Loh: Security apps have been around for several years, but it is not a single problem, it is a class of problems. It is the same as saying, ‘I want my chip to work. Can we have formal do that?’ Asking, ‘Is my system secure?’ is not a defined problem. Everyone has to do their part, hardware and software, handshakes have to be well-defined so that one does not compromise the other, and software needs to have a good encryption algorithm. There are many things that have to happen. Pick the part where you can contribute a solution. Make sure a secure register does not get accessed. Make it clear in the software spec that this is a software requirement that has to be verified in the software because otherwise the system is not secure. Security is something people don’t like to discuss in an open forum, and companies don’t want to talk about how they are verifying security because the more you say, the more you may show your vulnerabilities. Customers often don’t want to tell us what they are doing.

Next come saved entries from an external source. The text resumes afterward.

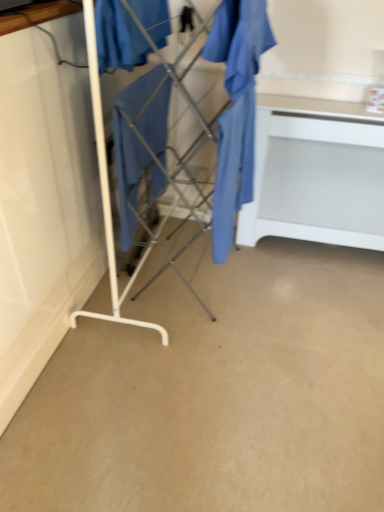 Question: Is the position of white matte table at center more distant than that of metal drying rack at center?

Choices:
 (A) no
 (B) yes

Answer: (B)

Question: Is white matte table at center facing away from metal drying rack at center?

Choices:
 (A) yes
 (B) no

Answer: (B)

Question: Considering the relative positions of white matte table at center and metal drying rack at center in the image provided, is white matte table at center in front of metal drying rack at center?

Choices:
 (A) no
 (B) yes

Answer: (A)

Question: Is white matte table at center wider than metal drying rack at center?

Choices:
 (A) yes
 (B) no

Answer: (B)

Question: From the image's perspective, is white matte table at center over metal drying rack at center?

Choices:
 (A) no
 (B) yes

Answer: (A)

Question: Considering the positions of white matte table at center and matte blue fabric at center, arranged as the 3th clothing when viewed from the right, in the image, is white matte table at center taller or shorter than matte blue fabric at center, arranged as the 3th clothing when viewed from the right,?

Choices:
 (A) short
 (B) tall

Answer: (B)

Question: Considering the positions of point (266, 99) and point (102, 23), is point (266, 99) closer or farther from the camera than point (102, 23)?

Choices:
 (A) closer
 (B) farther

Answer: (B)

Question: In the image, is white matte table at center positioned in front of or behind matte blue fabric at center, arranged as the 3th clothing when viewed from the right?

Choices:
 (A) front
 (B) behind

Answer: (B)

Question: From the image's perspective, relative to matte blue fabric at center, arranged as the 3th clothing when viewed from the right, is white matte table at center above or below?

Choices:
 (A) above
 (B) below

Answer: (B)

Question: From a real-world perspective, is matte blue fabric at center, arranged as the 3th clothing when viewed from the right, physically located above or below matte blue fabric at center, which is counted as the 2th clothing, starting from the left?

Choices:
 (A) above
 (B) below

Answer: (A)

Question: In the image, is matte blue fabric at center, the 1th clothing when ordered from left to right, on the left side or the right side of matte blue fabric at center, which is counted as the 2th clothing, starting from the left?

Choices:
 (A) right
 (B) left

Answer: (B)

Question: In terms of width, does matte blue fabric at center, arranged as the 3th clothing when viewed from the right, look wider or thinner when compared to matte blue fabric at center, which is counted as the 2th clothing, starting from the left?

Choices:
 (A) thin
 (B) wide

Answer: (B)

Question: Considering the positions of matte blue fabric at center, arranged as the 3th clothing when viewed from the right, and matte blue fabric at center, which is counted as the 2th clothing, starting from the left, in the image, is matte blue fabric at center, arranged as the 3th clothing when viewed from the right, taller or shorter than matte blue fabric at center, which is counted as the 2th clothing, starting from the left,?

Choices:
 (A) short
 (B) tall

Answer: (A)

Question: Is point (26, 477) closer or farther from the camera than point (302, 192)?

Choices:
 (A) farther
 (B) closer

Answer: (B)

Question: From the image's perspective, relative to white matte table at center, is beige carpet at center above or below?

Choices:
 (A) above
 (B) below

Answer: (B) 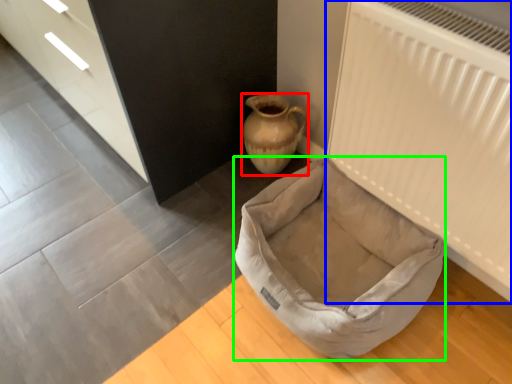 Question: Based on their relative distances, which object is farther from vase (highlighted by a red box)? Choose from radiator (highlighted by a blue box) and dog bed (highlighted by a green box).

Choices:
 (A) radiator
 (B) dog bed

Answer: (A) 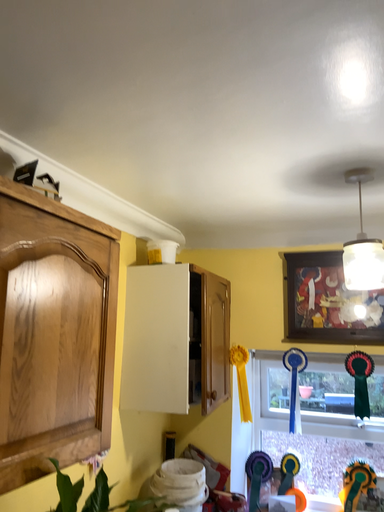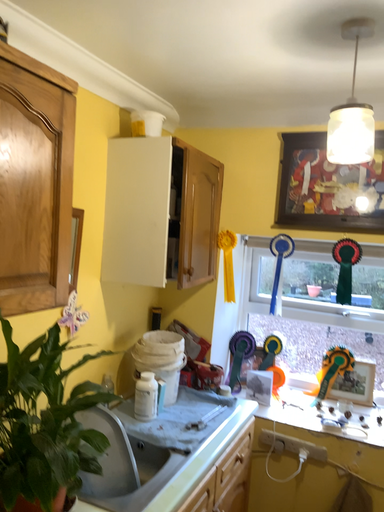 Question: How did the camera likely rotate when shooting the video?

Choices:
 (A) rotated upward
 (B) rotated downward

Answer: (B) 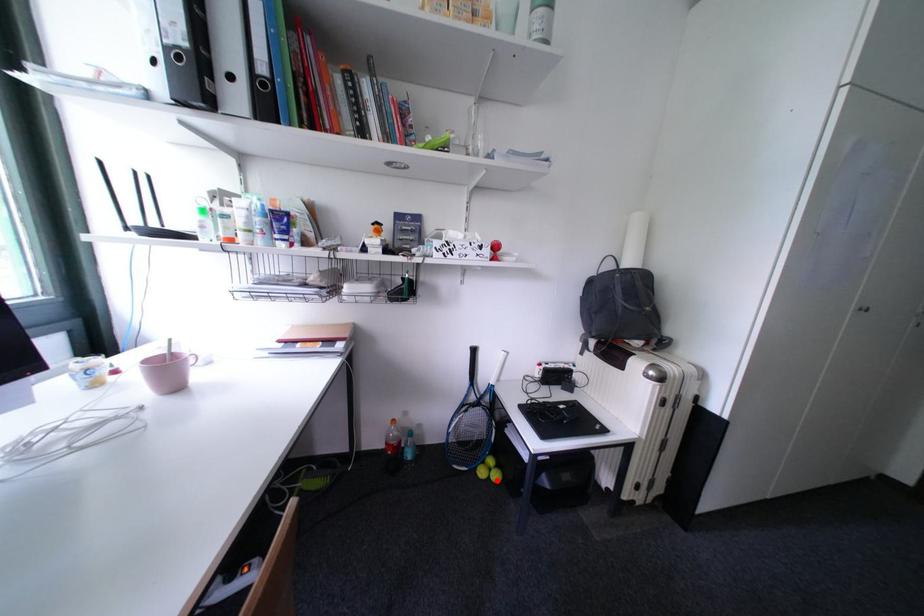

Ashar: If you limit the scope of the security problem you are addressing, such as defining privileged and non-privileged parts of your chip, that is complex but narrowly scoped and looks like a number of the other apps. But there is a caveat if there is software involvement in the system.

Foster: That is what I mean by setting correct expectations. If you just say that formal can solve security, then that will create problems. My background is equivalence checking and back in the ’90s people asked, ‘Is this a Pentium? Prove equivalence!’

SE: Securing the supply chain is another related area. How can you determine if a Trojan has been inserted in the design? Is equivalence checking a good tool for this?

Foster: There are a lot of techniques that are being explored. If I do a chip and send it to a fab, can I find out if something malicious has been inserted? One idea is looking for a voltage or power difference from what was expected. You’re looking for differences between the design that was characterized and the chip that comes back to see if it is not behaving in the expected way. Equivalence checking is not that easy when what you get back is lots of transistors.

Tiwari: It depends upon where and how it got inserted. For anyone to insert it, they have to be intelligent, so it may not be easily observable.

Foster: DARPA is spending a lot of money looking into this and it should help.

Ashar: It can often be the confluence of many things that would trigger the Trojan, which is a tough problem to solve.

Loh: It is amazing how the hackers always seem to be ahead of the game.

Ashar: Mining of the voltage and current data is one way. There is a company that analyzes the RF output of a chip and if there are places that can be taken advantage of, then you can learn things about what is happening in the chip based on this profile. So you can characterize a known good chip and then compare.

Foster: Really exotic techniques are being explored to solve this problem and many do not fall into the formal domain.